Havel: Intimacy at the Origins of Democracy

Václav Havel is a legendary figure in the political and cultural history of Czech Republic. His life has been covered in several documentary films over the years, but Havel (2020) must be one of the most ambitious biopics to fictionalise the former playwright’s rise as the first president of democratic Czech Republic, after the fall of communism. Directed by Slávek Horák, the film debunks the myth of a flawless revolutionary and activist by digging into his past and personal relationships – sides that haven’t usually been in the spotlight. 

May ’68. Prague. Václav (Viktor Dvorák) is a chain-smoking man of the theatre, surrounded by a group of hippie friends, with large glasses, turtlenecks and funky music in their veins. They’re also swimming in the waters of politics, debating and vehemently protecting each other’s freedom and liberty of expression. Soon after the Soviet invasion in Czechoslovakia, the political landscape turns into a controlled regime that consolidates the communist hold, which Václav and his group oppose. 1977 is the moment of Charta 77 (their magnum opus) and it doesn’t take long for Václav to be incarcerated (twice) for his charismatic dissidence. The experience in prison is a transformative one, a back-and-forth chronicling the melting of Václav’s bohemian extravaganza and maturing into the Czech powerhouse of democracy.

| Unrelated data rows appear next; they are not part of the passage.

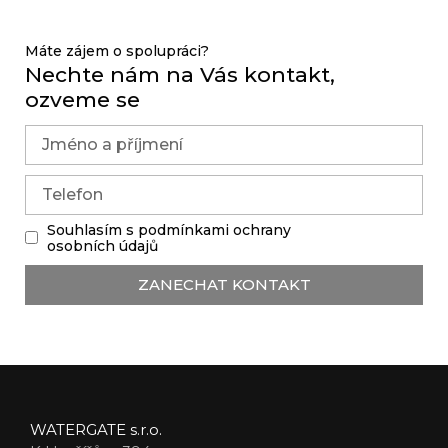
Máte zájem o spolupráci?
Nechte nám na Vás kontakt,
ozveme se
Souhlasím s podmínkami ochrany
osobních údajů
ZANECHAT KONTAKT
WATERGATE s.r.o.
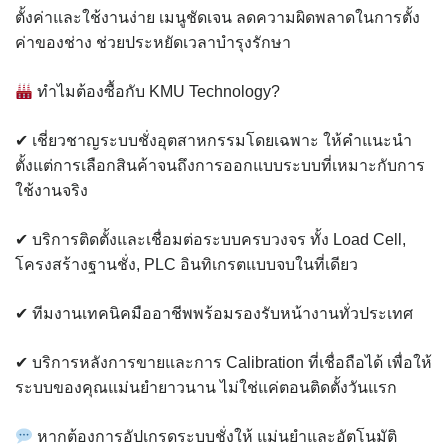
ตั้งค่าและใช้งานง่าย เมนูชัดเจน ลดความผิดพลาดในการตั้ง
ค่าของช่าง ช่วยประหยัดเวลาบำรุงรักษา
ทำไมต้องซื้อกับ KMU Technology?
✔
เชี่ยวชาญระบบชั่งอุตสาหกรรมโดยเฉพาะ ให้คำแนะนำ
ตั้งแต่การเลือกสินค้าจนถึงการออกแบบระบบที่เหมาะกับการ
ใช้งานจริง
✔
บริการติดตั้งและเชื่อมต่อระบบครบวงจร ทั้ง Load Cell,
โครงสร้างฐานชั่ง, PLC อินทิเกรตแบบจบในที่เดียว
✔
ทีมงานเทคนิคมืออาชีพพร้อมรองรับหน้างานทั่วประเทศ
✔
บริการหลังการขายและการ Calibration ที่เชื่อถือได้ เพื่อให้
ระบบของคุณแม่นยำยาวนาน ไม่ใช่แค่ตอนติดตั้งวันแรก
หากต้องการอัปเกรดระบบชั่งให้ แม่นยำและอัตโนมัติ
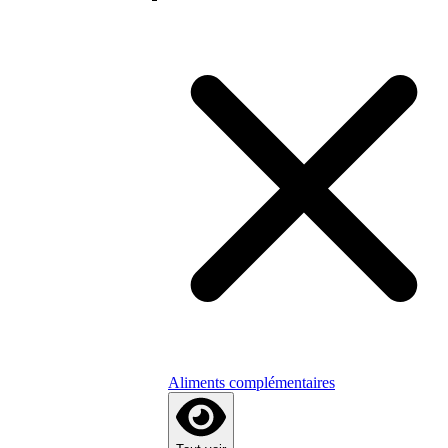
Aliments complémentaires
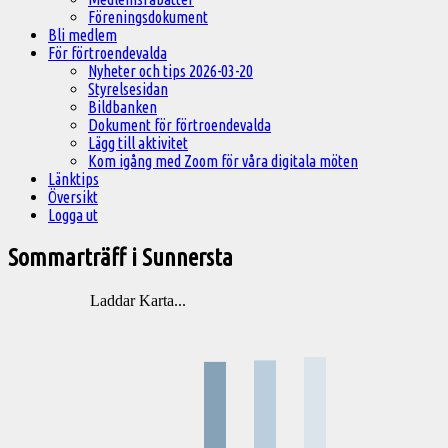
Föreningsdokument
Bli medlem
För förtroendevalda
Nyheter och tips 2026-03-20
Styrelsesidan
Bildbanken
Dokument för förtroendevalda
Lägg till aktivitet
Kom igång med Zoom för våra digitala möten
Länktips
Översikt
Logga ut
Sommarträff i Sunnersta
Laddar Karta...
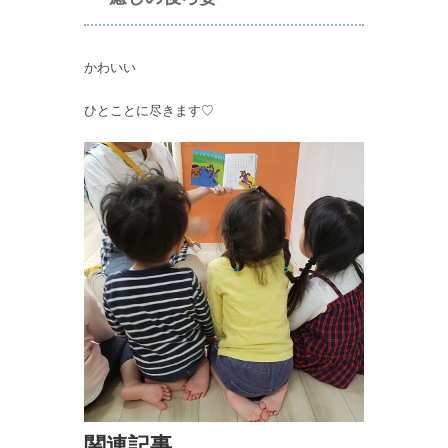
かわいい
ひとことに尽きます♡
関連記事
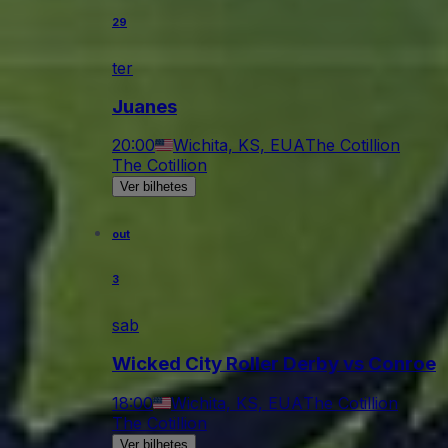
29
ter
Juanes
20:00
Wichita, KS, EUA
The Cotillion
The Cotillion
Ver bilhetes
out
3
sab
Wicked City Roller Derby vs Conroe
18:00
Wichita, KS, EUA
The Cotillion
The Cotillion
Ver bilhetes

Havel places an important emphasis on Václav’s relationships with the women in his life. There’s his wife, Olga (Anna Geislerová) and his lover, Anna (Barbora Seidlová). As a recurrent pun, Václav asks Olga to read his texts or his political manifestos and afterwards lays solemnly on the other side of the bed, telling her he’s sorry for not being as “morally strong” as she deserves. Horák and scriptwriter Rudolf Suchánek clearly understand the nuances of this arrangement, pointing out both women’s discontent and Václav’s impossible emotional state of mind, without pulling the string too vigorous one way or the other.  

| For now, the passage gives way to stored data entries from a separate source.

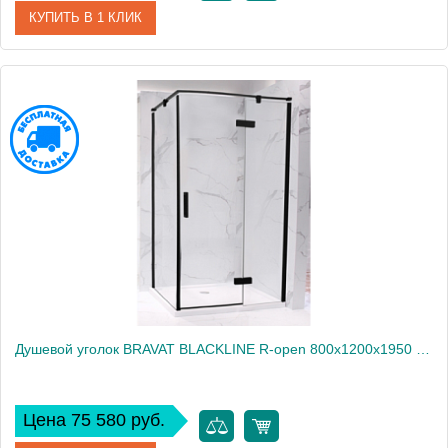
КУПИТЬ В 1 КЛИК
Артикул
BS120.3112AB
Производитель
Bravat
Высота, см
195
Душевой уголок BRAVAT BLACKLINE R-open 800х1200х1950 (BS120.3113AB)
Цена 75 580 руб.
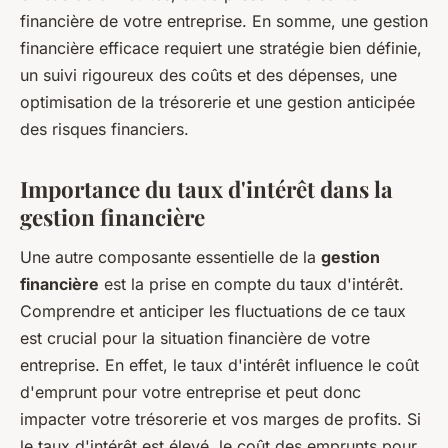
financière de votre entreprise. En somme, une gestion
financière efficace requiert une stratégie bien définie,
un suivi rigoureux des coûts et des dépenses, une
optimisation de la trésorerie et une gestion anticipée
des risques financiers.
Importance du taux d'intérêt dans la
gestion financière
Une autre composante essentielle de la
gestion
financière
est la prise en compte du taux d'intérêt.
Comprendre et anticiper les fluctuations de ce taux
est crucial pour la situation financière de votre
entreprise. En effet, le taux d'intérêt influence le coût
d'emprunt pour votre entreprise et peut donc
impacter votre trésorerie et vos marges de profits. Si
le taux d'intérêt est élevé, le coût des emprunts pour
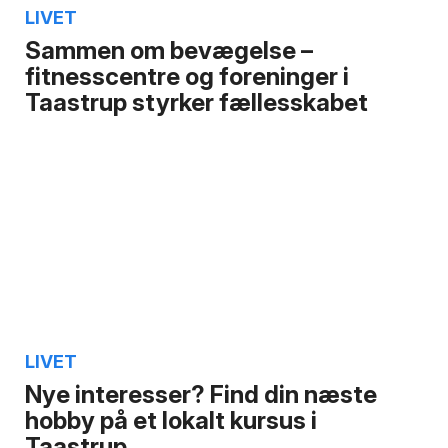
LIVET
Sammen om bevægelse –
fitnesscentre og foreninger i
Taastrup styrker fællesskabet
LIVET
Nye interesser? Find din næste
hobby på et lokalt kursus i
Taastrup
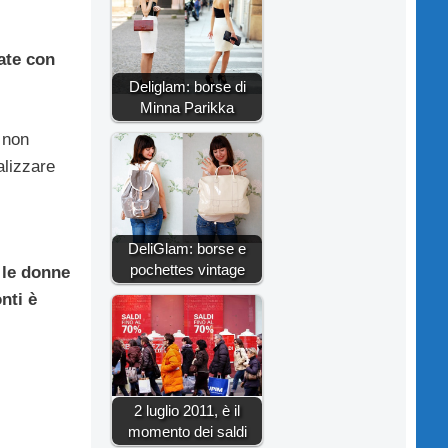
rate con
Deliglam: borse di
Minna Parikka
 non
alizzare
DeliGlam: borse e
pochettes vintage
 le donne
nti è
2 luglio 2011, è il
momento dei saldi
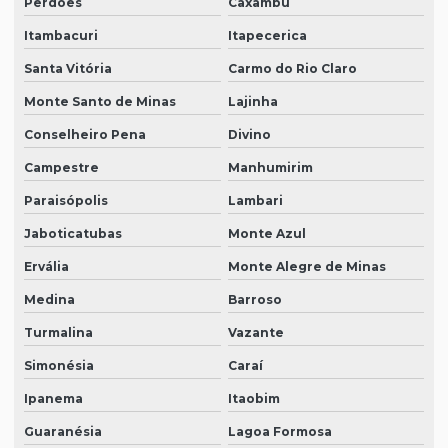
Perdões
Caxambu
Itambacuri
Itapecerica
Santa Vitória
Carmo do Rio Claro
Monte Santo de Minas
Lajinha
Conselheiro Pena
Divino
Campestre
Manhumirim
Paraisópolis
Lambari
Jaboticatubas
Monte Azul
Ervália
Monte Alegre de Minas
Medina
Barroso
Turmalina
Vazante
Simonésia
Caraí
Ipanema
Itaobim
Guaranésia
Lagoa Formosa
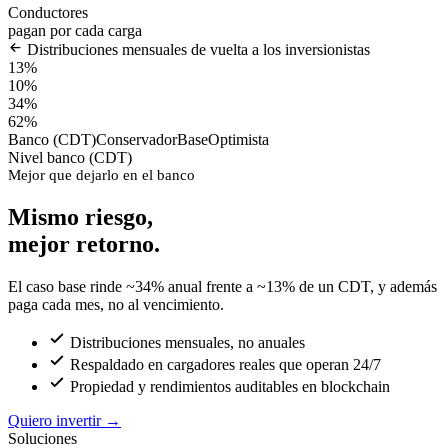
Conductores
pagan por cada carga
Distribuciones mensuales de vuelta a los inversionistas
13%
10%
34%
62%
Banco (CDT)
Conservador
Base
Optimista
Nivel banco (CDT)
Mejor que dejarlo en el banco
Mismo riesgo,
mejor retorno.
El caso base rinde ~34% anual frente a ~13% de un CDT, y además
paga cada mes, no al vencimiento.
Distribuciones mensuales, no anuales
Respaldado en cargadores reales que operan 24/7
Propiedad y rendimientos auditables en blockchain
Quiero invertir
→
Soluciones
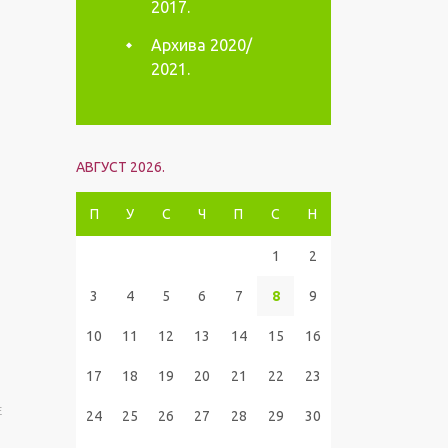
2017.
Архива 2020/
2021.
АВГУСТ 2026.
П
У
С
Ч
П
С
Н
1
2
3
4
5
6
7
8
9
10
11
12
13
14
15
16
17
18
19
20
21
22
23
E
24
25
26
27
28
29
30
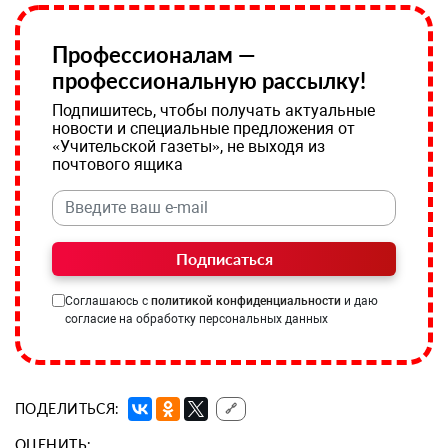
Профессионалам —
профессиональную рассылку!
Подпишитесь, чтобы получать актуальные
новости и специальные предложения от
«Учительской газеты», не выходя из
почтового ящика
Подписаться
Соглашаюсь с
политикой конфиденциальности
и даю
согласие на обработку персональных данных
ПОДЕЛИТЬСЯ:
🔗
ОЦЕНИТЬ:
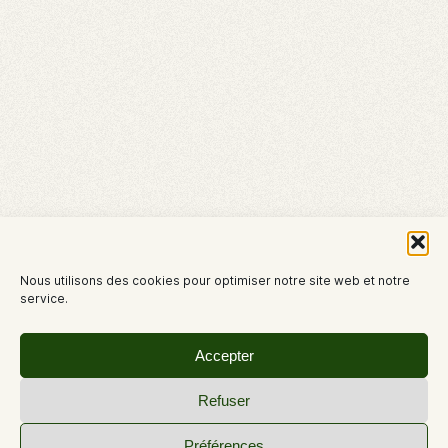
Nous utilisons des cookies pour optimiser notre site web et notre
service.
Accepter
Refuser
Préférences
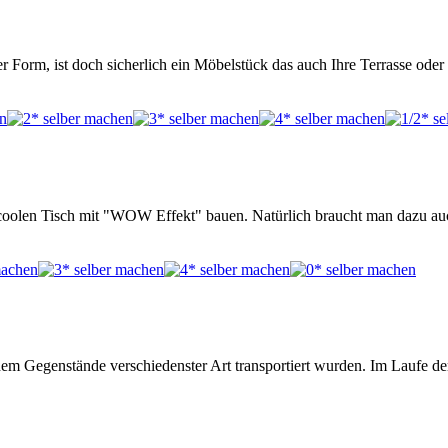
ner Form, ist doch sicherlich ein Möbelstück das auch Ihre Terrasse ode
 coolen Tisch mit "WOW Effekt" bauen. Natürlich braucht man dazu au
f dem Gegenstände verschiedenster Art transportiert wurden. Im Laufe de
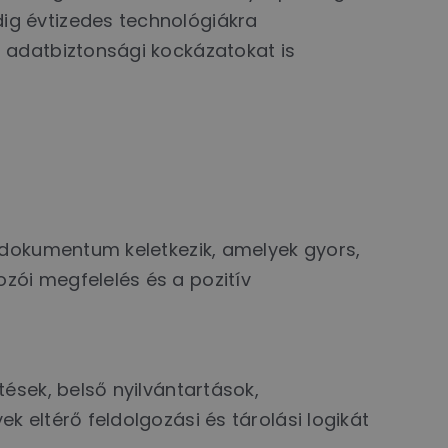
ig évtizedes technológiákra
 adatbiztonsági kockázatokat is
 dokumentum keletkezik, amelyek gyors,
ói megfelelés és a pozitív
ések, belső nyilvántartások,
 eltérő feldolgozási és tárolási logikát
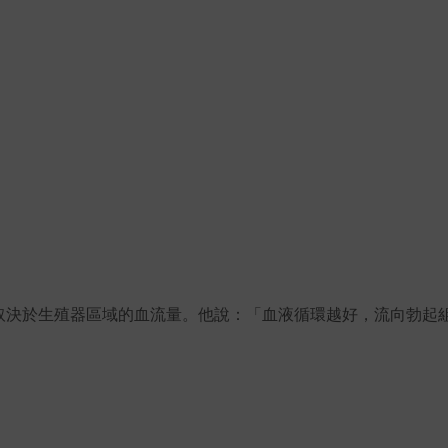
取決於生殖器區域的血流量。他說：「血液循環越好，流向勃起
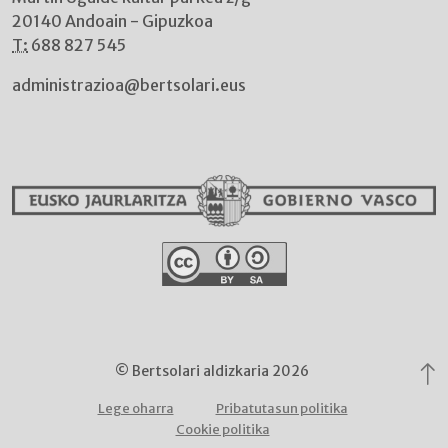
20140 Andoain - Gipuzkoa
T:
688 827 545
administrazioa@bertsolari.eus
© Bertsolari aldizkaria 2026
Lege oharra
Pribatutasun politika
Cookie politika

There certainly has been a need for filmmakers to revisit personalities of the past, in an attempt to deconstruct the aura of intangibility that still lingers around certain names. It is a genre in itself, inheriting the Hollywood obsession with individualism. In the case of Eastern Europe, it is no wonder that so many artists served as a subject for various biopics set in communist times. Summer (Leto) is one of the latest, revealing the intimacies of Soviet rockstars Viktor Tsoi and Mike Naumenko. Without much in common stylistically, both Leto and Havel emphasize the ongoing quest to fight censorship and gain access to free speech for artists. These fictional dives into the past undoubtedly evoke a larger discourse on the challenges contemporary artists are facing, while also depicting the characters’ romantic life in a way that shows nothing is as simple or as traditional as in history books.

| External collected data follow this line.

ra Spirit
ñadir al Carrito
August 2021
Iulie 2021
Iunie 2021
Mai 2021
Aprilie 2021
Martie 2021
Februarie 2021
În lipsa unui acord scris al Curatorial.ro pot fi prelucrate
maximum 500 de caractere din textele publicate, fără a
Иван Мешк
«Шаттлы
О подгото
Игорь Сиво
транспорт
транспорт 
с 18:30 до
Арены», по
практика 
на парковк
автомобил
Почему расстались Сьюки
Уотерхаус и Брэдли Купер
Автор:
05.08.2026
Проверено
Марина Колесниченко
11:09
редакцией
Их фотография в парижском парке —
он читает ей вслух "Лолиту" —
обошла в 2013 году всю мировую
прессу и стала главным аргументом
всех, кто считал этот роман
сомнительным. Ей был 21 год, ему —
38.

Havel maintains a smooth visual language to the end. Crowded spaces, in which the Chartists write their manifestos in secret, contrast with grandiose theatre halls, which they are only able to visit as mental projections. The closeness doesn’t turn into invasiveness – even though we’re breathing next to Václav and his friends, the proximity is rather soothing, conveying a sense of nostalgia. Not for those nightmarish times, but for the confidence and the determination that sparks in the human body and mind when the truth is being called for.